February 08, 2006

Ah, technicalities.

If you're like me, you've been working on containing your rage to the extent that you can now sit through a full thirty minutes of the Vice-President lying, misleading, and just plain being a dick to the American people on national television without smashing anything. You are probably not like me. Studies have shown that nine out of ten bodhisattvas are not in fact remaining on Earth to help others achieve Nirvana - they are waiting for their turn to cold-cock Dick Cheney.

In between the dodges and stonewalling about Darfur, domestic spying, and those little jokes about energy dependence and the Iraqi insurgency's being "on its last legs", Cheney took the opportunity to dodge and mislead about the Iranian nuclear power issue.

One thing that you will find mentioned occasionally, but never in the domestic press, is that while the US government likes to insist that Iran has a nuclear weapons program, this is simple conjecture. That is, despite what our State Department tells us, there is no material reason to suspect that Iran wants a nuclear program for other than peaceful reasons.

And Cheney knows this. Knowing that he knows this, my ears perked up as soon as Jim Lehrer broached the subject and I listened very carefully to what Cheney had to say on the subject. In fact, immediately after Lehrer made the inchoate but predictable statement that we know Iran is trying to develop nuclear weapons, without specifically denying it, Cheney went into a detailed litany of what we do know. Specific knowledge about an Iranian weapons program was not on his list. Dick Cheney refused to confirm that we had evidence of an Iranian weapons program in a way that disguised his admission. By contrast the "non-confirmation confirmation", used repeatedly throughout the Lehrer interview, is the phrase "operational details".

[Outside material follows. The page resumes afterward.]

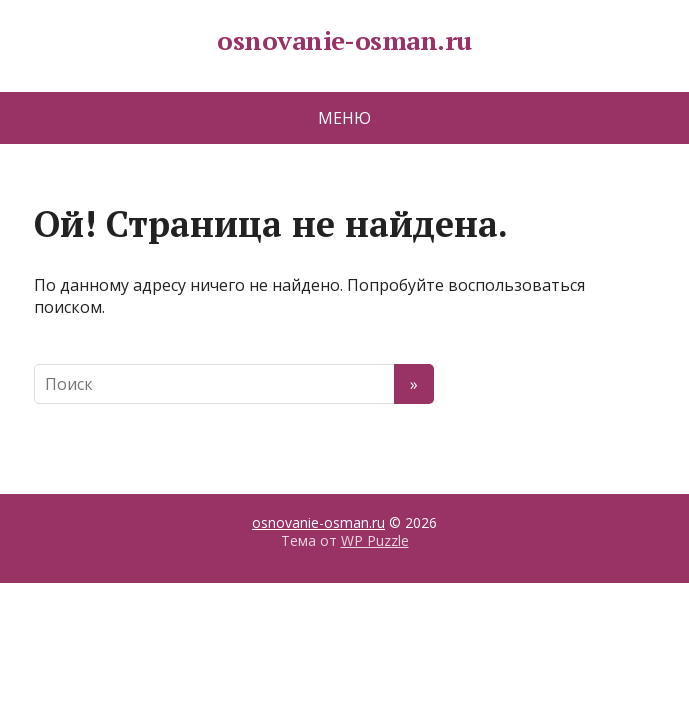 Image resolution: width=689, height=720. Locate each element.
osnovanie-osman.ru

In the current climate, this can be regarded as a tacit admission that not only does the administration not possess intelligence that suggests such a program, but they do not expect to discover any. A continuing problem for this administration's credibility is the Iraqi WMDs lie, and the associated linkage of Iraq with al-Qaeda. By not making the connection themselves, relying on an insufficiently critical press to do the heavy lifting for them, the Bush administration retains plausible deniability in the event that the view be demonstrated to be false. To come full circle, they would not need to protect themselves from the chance of demonstrable falsehood unless it were still a possibility, that is, unless they still lacked incontrovertible evidence.

If you listen to what the Bush administration is saying about Iran, it will always be framed in terms of their current public refusal to comply with the IAEA. I don't blame them. The US wouldn't admit IAEA inspectors either. And Iranian refusal, even refusal of the Russian plan, can be explained away much more quickly by something far more prosaic than a covert nuclear weapons program:

Iran wants energy self-sufficiency forever. Petroleum, which Iran has a lot of, is a limited resource. It will run out someday, and it must be replaced. Nuclear power, unlike more environmentally sound alternatives, is not contingent on weather and, probably also importantly for Iran, less likely to be sabotaged due to the massive consequences for the entire world and any discovered culprits. Nuclear power will cut Iran's own petroleum usage while petroleum is available, boosting their profits, and they will have positioned themselves to become the Middle East and Southwest Asia's premier energy exporter.

Whence the ire of the State Department. As far as they're concerned, that is enough reason to oppose the Iranian government's uranium enrichment program. Unfortunately "The US opposes Iranian nuclear power because it is economically inopportune for us" travels very poorly.